In [None]:
import numpy as np
import pandas as pd

import matplotlib.pyplot as plt
%matplotlib inline
from mpl_toolkits.basemap import Basemap

import plotly.plotly as py
import plotly.graph_objs as go

import seaborn as sns
sns.set_style('whitegrid')

from subprocess import check_output
print(check_output(["ls", "../input"]).decode("utf8"))

In [None]:
# GLT_City = pd.read_csv('../input/climate-change-earth-surface-temperature-data/GlobalLandTemperaturesByCity.csv')
# GLT_City.info()
# GLT_City.tail()

In [None]:
# import datetime
# GLT_City['dt'] = pd.to_datetime(GLT_City['dt'])

In [None]:
# GLT_City['year'], GLT_City['month'] = GLT_City['dt'].dt.year, GLT_City['dt'].dt.month
# GLT_City.head()

In [None]:
# sns.jointplot(x='month', y='AverageTemperature', data = GLT_City[(GLT_City['Country'] == 'Netherlands') | (GLT_City['year'] >= '2013')])

## Read and clean data

In [None]:
# Terrorism database
t_data = pd.read_csv('../input/gtd/globalterrorismdb_0617dist.csv', encoding='ISO-8859-1',
                    usecols=[0, 1, 2, 3, 7, 8, 9, 10, 11, 12, 13, 14, 15, 19, 20, 21, 26, 28, 29, 34, 35, 36, 58, 68, 69, 81, 98, 101, 104, 134]) 

# Fill empty cells with proper value
t_data['nkill'] = t_data['nkill'].fillna(0).astype(int)
t_data['nwound'] = t_data['nwound'].fillna(0).astype(int)
t_data['victims'] = t_data.nwound + t_data.nkill

#Population density database
popdens = pd.read_csv('../input/world-population/API_EN.POP.DNST_DS2_en_csv_v2.csv', skiprows=[0,1,2], index_col='Country Name')

#Transposing table
popdensT = popdens.drop(popdens.columns[[0,1,2,3,59,60]], axis=1)
popdensT = popdensT.T

In [None]:
t_data.columns

### RESULT
The data mainly consists of categorical data, data analysis will be concerned with counting occurences of the categorical varaibles. There are however two non-categorical integer variables, namelijk; 'nkill' and 'nwound' which play an important role in the predictions. The rows included in the analysis constitude to pointing to the location of the attacks as well as the goal and means of the attacks.

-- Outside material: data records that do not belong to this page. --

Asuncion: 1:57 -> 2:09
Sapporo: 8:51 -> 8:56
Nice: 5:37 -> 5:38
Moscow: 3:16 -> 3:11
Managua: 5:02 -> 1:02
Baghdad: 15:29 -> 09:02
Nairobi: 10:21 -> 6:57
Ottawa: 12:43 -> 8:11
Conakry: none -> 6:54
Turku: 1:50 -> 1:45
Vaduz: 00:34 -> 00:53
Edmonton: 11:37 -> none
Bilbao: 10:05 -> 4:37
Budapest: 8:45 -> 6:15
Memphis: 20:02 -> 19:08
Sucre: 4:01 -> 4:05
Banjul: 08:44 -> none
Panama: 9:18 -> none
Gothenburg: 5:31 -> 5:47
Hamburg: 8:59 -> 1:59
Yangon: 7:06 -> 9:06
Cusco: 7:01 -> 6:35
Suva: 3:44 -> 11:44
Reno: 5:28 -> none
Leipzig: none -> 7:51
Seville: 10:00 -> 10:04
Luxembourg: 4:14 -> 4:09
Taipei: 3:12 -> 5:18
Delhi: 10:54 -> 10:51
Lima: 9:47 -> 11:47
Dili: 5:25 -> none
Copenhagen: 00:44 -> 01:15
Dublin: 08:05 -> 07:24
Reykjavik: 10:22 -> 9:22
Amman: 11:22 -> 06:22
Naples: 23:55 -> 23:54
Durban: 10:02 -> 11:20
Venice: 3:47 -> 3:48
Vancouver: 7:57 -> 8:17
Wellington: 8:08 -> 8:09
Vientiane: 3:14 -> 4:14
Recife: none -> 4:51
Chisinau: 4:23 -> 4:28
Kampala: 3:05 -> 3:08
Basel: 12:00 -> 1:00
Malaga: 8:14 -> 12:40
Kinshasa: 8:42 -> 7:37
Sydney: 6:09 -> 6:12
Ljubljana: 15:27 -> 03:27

Finally, the result is evaluated by the 'success'-variable and 'nkill' and 'nwound'-variables.

# ATTACKS OVER TIME
## Total number of attacks over time

In [None]:
region_dictionary = {1: 'North America', 2: 'Central America & Carribean', 3: 'South America',
                     4: 'East Asia', 5: 'Southeast Asia', 6: 'South Asia', 7: 'Central Asia',
                     8: 'Western Europe', 9: 'Eastern Europe', 10: 'Middle East and North Africa',
                     11: 'Sub-Saharan Africa', 12: 'Australasia and Oceania'}

In [None]:
def multi_graph(result,result_list, xmin, xmax, ymin, ymax):
    fig2, ax2 = plt.subplots(figsize = (15,8))
    number = 1 #the for-loop in append_list processes the regions in order from 1 to 12
    for j in result_list:
        ax2.plot(j.index, j.eventid, label = '%s ' % region_dictionary[number] )
        number += 1

    plt.xlim([xmin,xmax])
    plt.ylim([ymin,ymax])
    plt.xlabel('year')
    plt.ylabel('number of attacks')
    plt.title(result)
    ax2.legend(loc = 'center', frameon = True, edgecolor = 'black',bbox_to_anchor =(1.2,0.4))


success_list = []
failure_list = []

for i in region_dictionary:
    region_data = t_data[(t_data.region == i)]
    region_data_success = region_data[(region_data.success == 1)]
    region_data_failure = region_data[(region_data.success == 0)]
    region_grouped_success = region_data_success.groupby('iyear').count()
    region_grouped_failure = region_data_failure.groupby('iyear').count()

    
    success_list.append(region_grouped_success)
    failure_list.append(region_grouped_failure)

multi_graph('Successes',success_list, 1970, 2011, 0, 2100)
multi_graph('Successes',success_list, 2012, 2016, 0, 6500)
multi_graph('Failures',failure_list, 1970, 2011, 0, 200)
multi_graph('Failures',failure_list, 2012, 2016, 0, 1300)

### Note
The timespan has been divided in two periods, because of the following reason:
quote Michael Jensen, START, November 25, 2013: "While there is no simple answer to this question, what is certain is that by the start of the 2012 collection effort, the staff working on the GTD had become better than ever at identifying 
terrorist attacks, regardless of where they happened to occur."

### RESULT
Immediately noticable is the drop in both successfull and failed attacks in 1998. This is a phenomon shared by all regions
and should be investigated more closely. During the last 5 years (2011-2016) there is no clear increase in attacks except for North America and in some extend also South-Asia. The strong increase of failed attacks in North America could by through the sharpened measures taken after 9/11 2001. At the same time the number of successful attacks increased too and is declining since 2014 for both North America and South Asia.

## Casualties over time

In [None]:
t_data.columns

In [None]:
data_grouped_victims = t_data.groupby('iyear')['victims'].sum()

trace = go.Scatter(x = data_grouped_victims.iyear, y = data_grouped_victims.victims)

#layout = go.Layout(title = 'Victims per Year')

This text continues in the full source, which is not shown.